The two-way data web

Atom and RSS are evolving into tools for creating loosely coupled databases on Internet scale

Two years ago, I gave the keynote address on the opening day of XML 2003. The next day, Adam Bosworth delivered a weirdly complementary keynote, in which he began to lay out an idea he’s been developing ever since, first at BEA and now at Google. The idea, in a nutshell, is that the truly scalable databases of the future will be more like the Web than like Oracle, DB2, or SQL Server.

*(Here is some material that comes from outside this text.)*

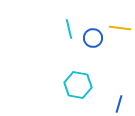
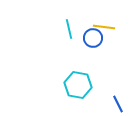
yellow line: moved 16 px left, 1 px up
blue line: moved 1 px left; rotated 42 degrees counterclockwise
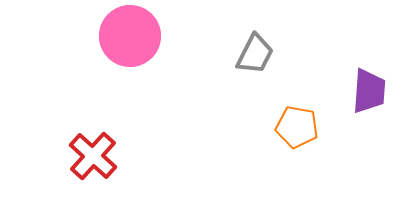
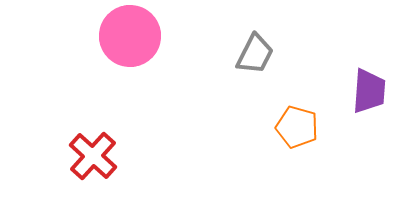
orange pentagon: rotated 6 degrees clockwise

In last month’s ACM Queue, Bosworth elaborated on some of the lessons the Web has taught us about simplicity, human accessibility, “sloppily extensible” formats, the social dimension of software, and loose coupling. But he also introduced a key technical point about RSS and Atom, the feed formats powering the blog revolution. These formats represent sets of items. Typically, the items contain Weblog postings, but they can also contain XML fragments that represent anything under the sun. What’s more, items can link to other items or collections. Bosworth argues that this architecture lends itself to aggressive scale-out, decentralized caching, and grassroots schema evolution, all of which tend to elude conventional databases.

There’s no free lunch, of course. When you query this RSS/Atom data web, you should expect more structural precision than full-text search affords, but you shouldn’t plan on fast execution of complex nested queries.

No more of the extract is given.